Nós estamos aqui hoje reunidos na esperança, em sufrágio dos nossos irmãos falecidos. Esta liturgia perpassa três dimensões: passado, presente e futuro. Passado de uma memória, de uma história dos nossos irmãos que nos amaram e também foram muito amados por nós. O presente; o nosso estar aqui agora celebrando na fé aqueles que um dia conviveram conosco e de um futuro que ainda espera por nós, quando todos nós estaremos juntos com nossos irmãos. Assim podemos perceber que de tristeza esta liturgia não tem nada. Mas é uma liturgia de profunda esperança.
É verdade que quando chega esta data e as pessoas vão aos cemitérios, muitos ficam com o sentimento muito abalado. É normal que isso aconteça, uma vez que se trata de uma pessoa com a qual conviveram por algum tempo, compartilhando com ela alegrias e tristezas. Mas também é verdade que a esperança e a fé na Palavra de Deus devem ser maiores do que a nossa tristeza.
As leituras de hoje são belíssimas. Na primeira leitura nós ouvimos um trecho do livro de Jó (19, 21-27). Conhecemos a história de Jó, de como Deus permitiu que ele fosse provado por Satanás e, mesmo tendo perdido seus bens, familiares e sua saúde, não se revoltou contra Deus. No trecho de hoje o vemos em profunda angústia e sofrimento. Mesmo sendo fiel a Deus, uma pessoa que passa por infortúnios em sua vida, não deixa de sofrer, pois o sofrimento faz parte da natureza humana. Nesse sentido, estaríamos mentindo se disséssemos que Jó estava alegre ao suportar tudo que lhe afligia. Ele sentiu na pele a perda dos seus bens, seus familiares e da própria saúde. Mas a fidelidade a Deus permanecia.
Neste momento nascem dois sentimentos em Jó. São como dois significados que queremos dar à liturgia de hoje. Quando ele expressa sua vontade de que essas sua palavras ficassem gravadas para sempre (v. 23), é o desejo de que o sofrimento daquele momento iria passar e que a sua vida retornaria ao normal, recuperando aos poucos tudo o que havia perdido. Ou seja, esse clamor de Jó é o clamor de uma nova oportunidade. Ao mesmo tempo Jó tinha uma certeza: o seu Redentor estava vivo e que no fim se levantaria do pó (v. 25). Continuando a leitura do texto sagrado, Jó vai dizer que ele mesmo, e não outro, veria a Deus com seus próprios olhos (v. 27). Assim, ao mesmo tempo em que Jó estava preso ao corpo, ele queria se libertar, porque sabia que algo maior e melhor o esperava.

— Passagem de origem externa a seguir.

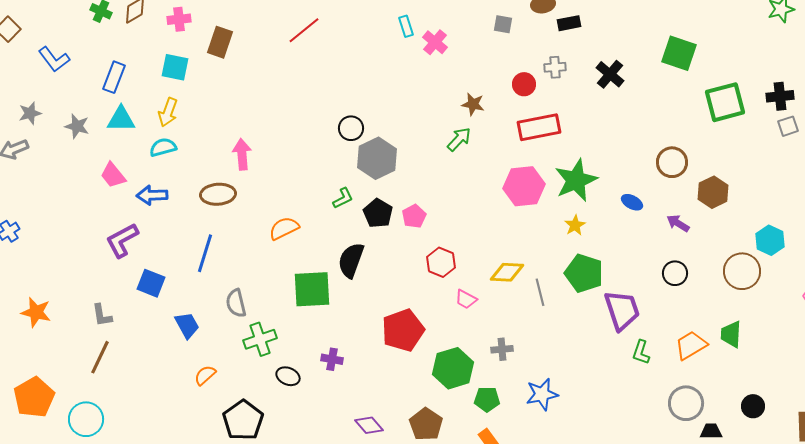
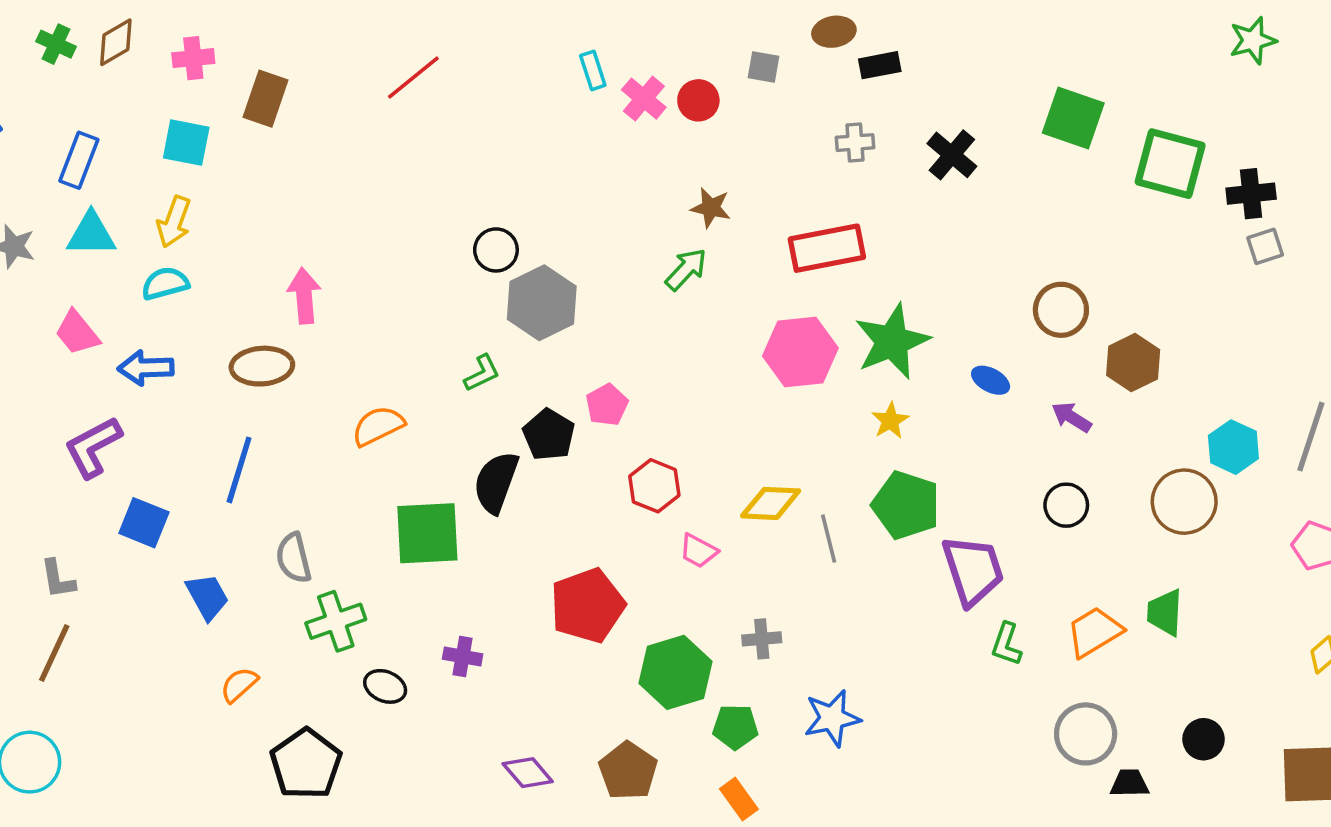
red circle: (524, 84) -> (698, 100), moved
green square: (725, 102) -> (1170, 164), moved, turned 30
black pentagon: (378, 213) -> (549, 435), moved

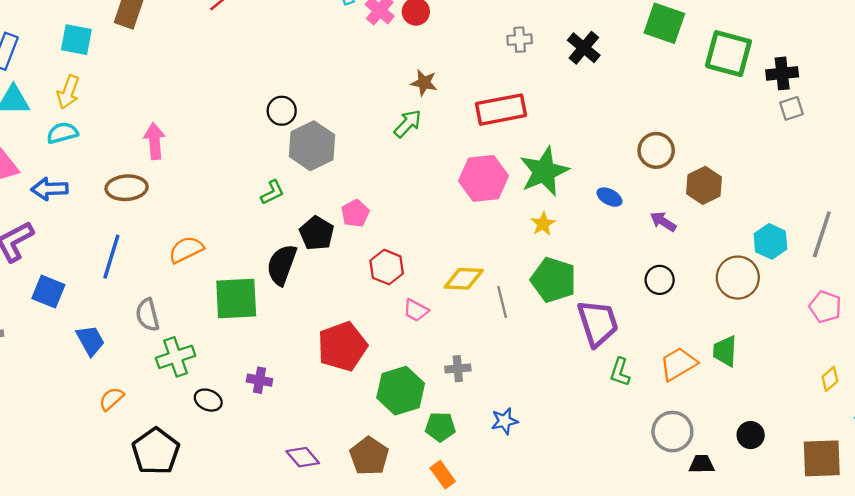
orange semicircle: (378, 426) -> (186, 250), moved
blue star: (832, 718) -> (504, 421), size x0.7

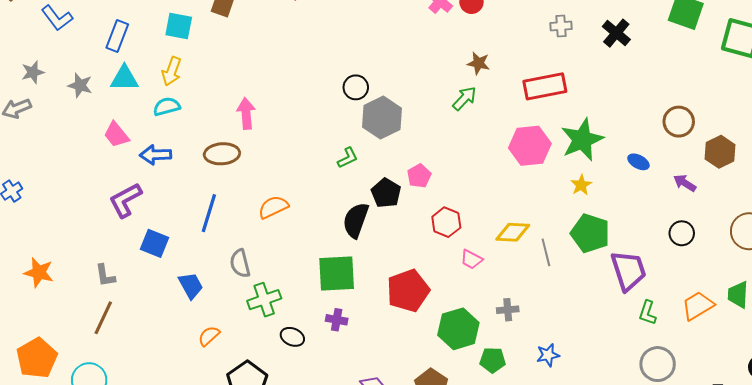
green square: (236, 299) -> (337, 274), moved
gray circle: (672, 432) -> (658, 364), moved

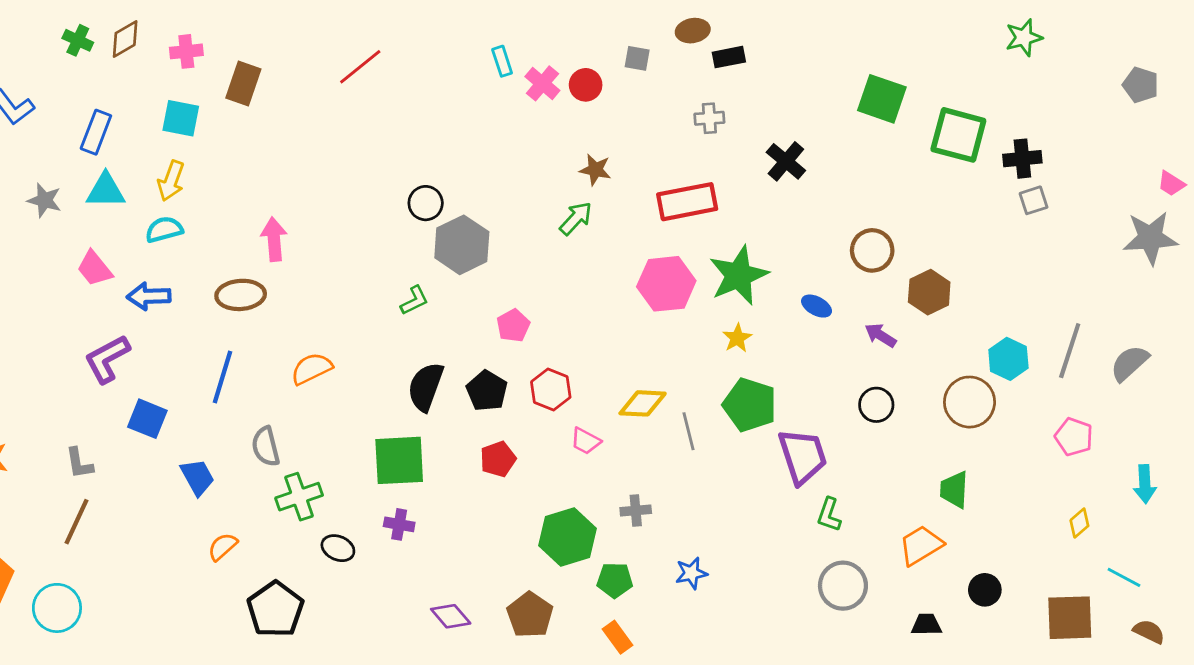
black cross: (616, 33) -> (786, 161), moved
black pentagon: (386, 193) -> (487, 391), moved
red pentagon: (408, 291) -> (498, 459), moved, size x0.6
orange trapezoid: (698, 306) -> (921, 545), moved

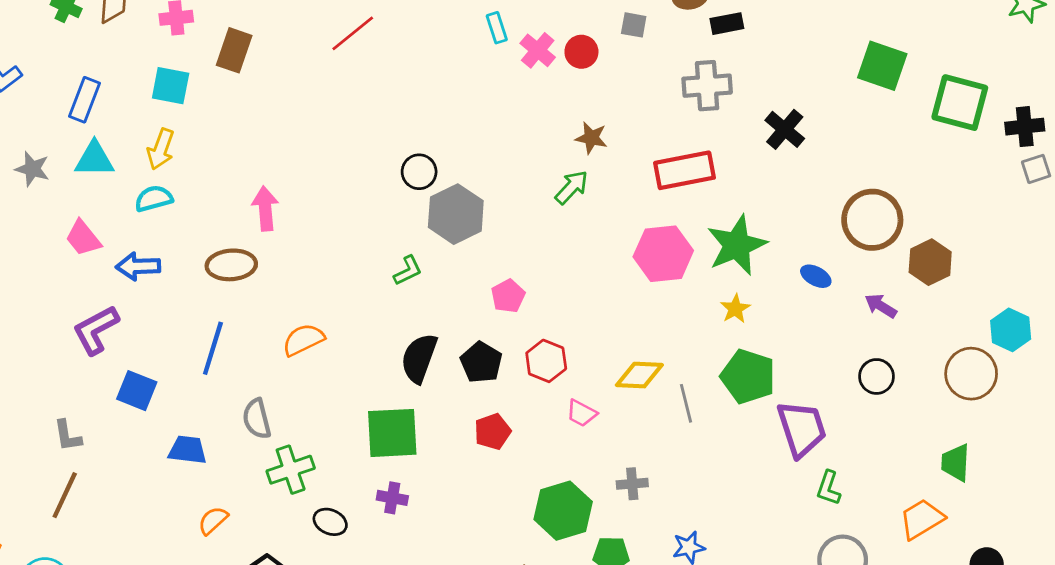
gray cross: (709, 118) -> (707, 86), size x1.6
brown circle: (872, 250) -> (872, 220), size x1.4
blue trapezoid: (197, 477) -> (188, 450), turned -54

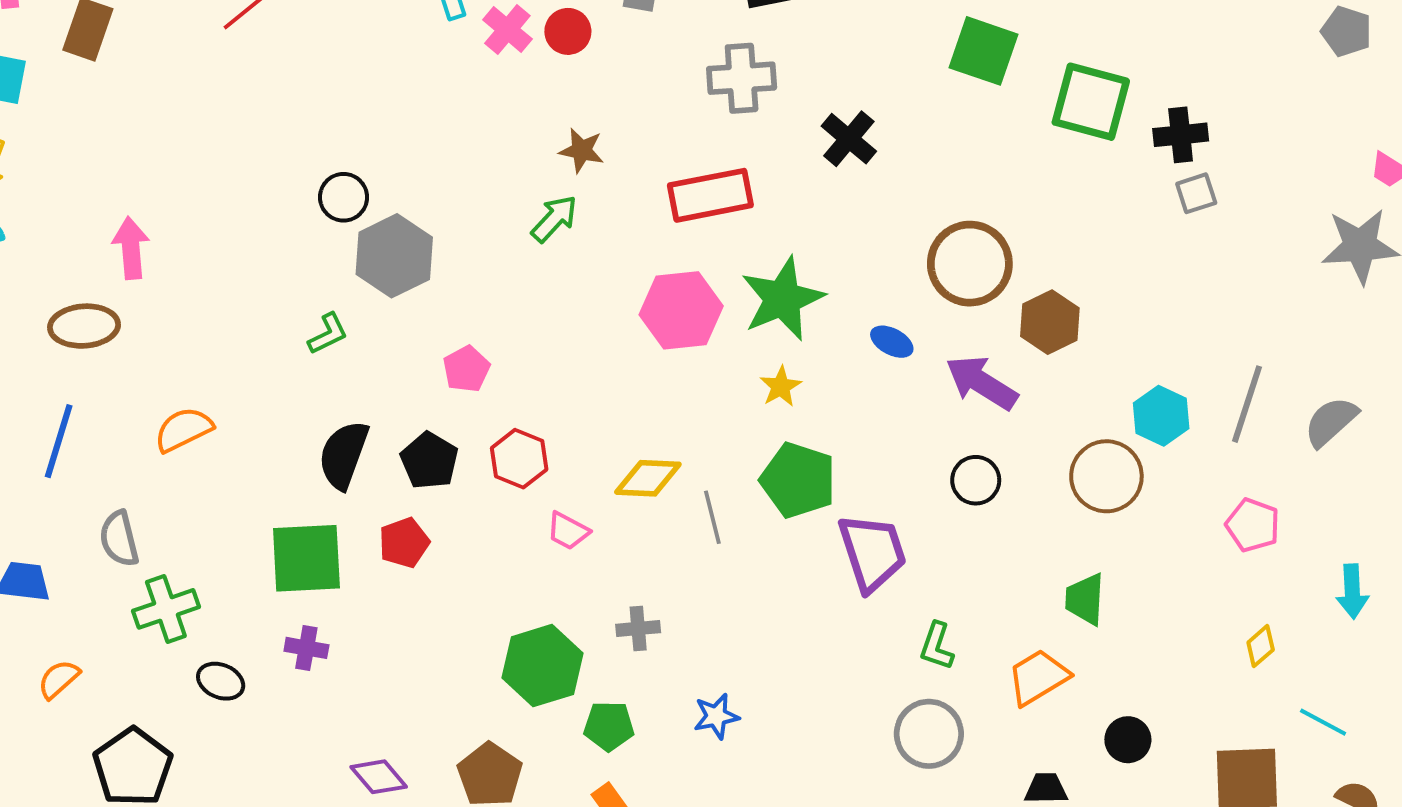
purple arrow: (881, 306) -> (982, 383), size x1.6
red pentagon: (493, 432) -> (404, 543), moved
green L-shape: (829, 488) -> (937, 646), moved

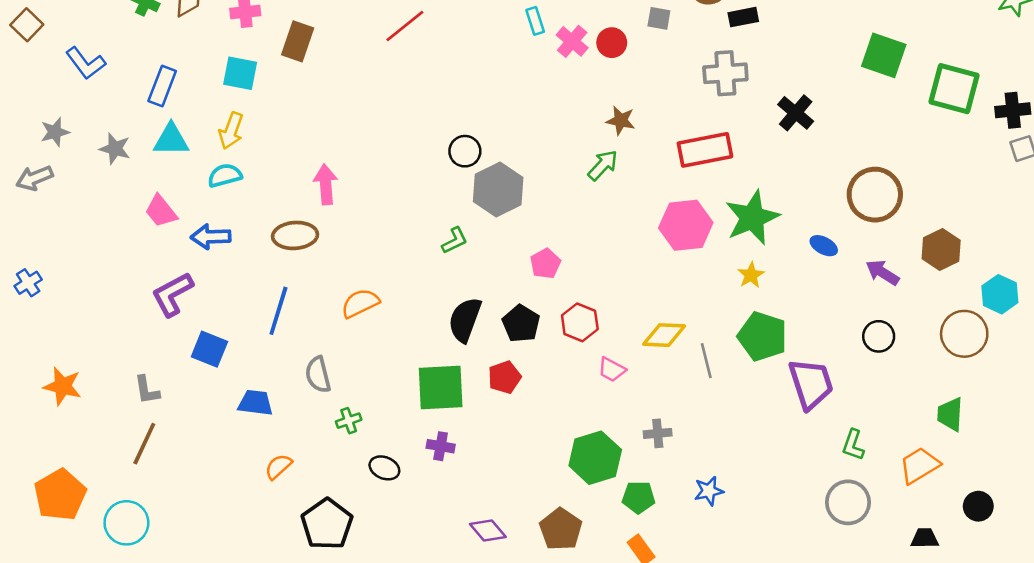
brown hexagon: (1050, 322) -> (941, 250), moved
purple arrow: (982, 383) -> (882, 272), size x0.7
green cross: (166, 609) -> (349, 421), size x0.6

Todos nós temos certo medo da morte, pois todos temos nossos sonhos e projetos por realizar. Mas Jó, pelo seu sofrimento, conseguiu se libertar das amarras do medo, sabendo que um dia tudo iria se desfazer. Ao mesmo tempo em que a morte se apresenta como algo negativo, para nós é sinal de esperança, assim como a morte de Jesus se tornou um novo para todos nós.
Na segunda leitura de hoje, tomada da Primeira Carta aos Coríntios (15, 20-26.28), temos uma mensagem ainda mais forte. O apóstolo Paulo faz uma comparação da morte que entrou no mundo pela atitude de um só homem, Adão; e da vida, na morte que foi vencida pela atitude de um só homem, Cristo Jesus. Assim como pelo pecado de um só nos veio a morte; pela obediência de um só a vida entrou no mundo e imperou. A morte chega como consequência dos nossos atos. Se provocarmos o bem, geraremos vida. Se provocarmos o mal, a morte. Nesse sentido é necessário fazer um exame de consciência: Em algum momento eu tenho sido promotor da morte ou tenho gerado vida? No Antigo Testamento Moisés, vendo o povo desordenado, vai dizer, em nome de Deus: “Eis que ponho diante de vós a vida e a morte. Escolhe, pois, a vida” (Dt 30, 15).
O Evangelho de João (11, 1-45) narra a ressurreição de Lázaro. Jesus era amigo de Marta, Maria e Lázaro. O texto sagrado fala que ele foi até Betânia e soube da morte de seu amigo, Lázaro. Chama-nos a atenção o relato de que quando Jesus chegou a Betânia, Lázaro já estava sepultado há quatro dias para dizer que a morte dele já se havia confirmado. Muitos judeus haviam ido até a casa das irmãs para consolá-las. Jesus, no entanto, não adentra o espaço da casa dos amigos. É Maria que ouve o anúncio de sua chegada e vai apressadamente ao seu encontro. Nesse contexto, o ambiente interno da casa representa a falta de esperança e o desespero. Jesus veio trazer vida e esperança. Hoje, reunidos na Casa do Senhor, queremos experimentar não o desespero e a morte; mas a esperança e a vida.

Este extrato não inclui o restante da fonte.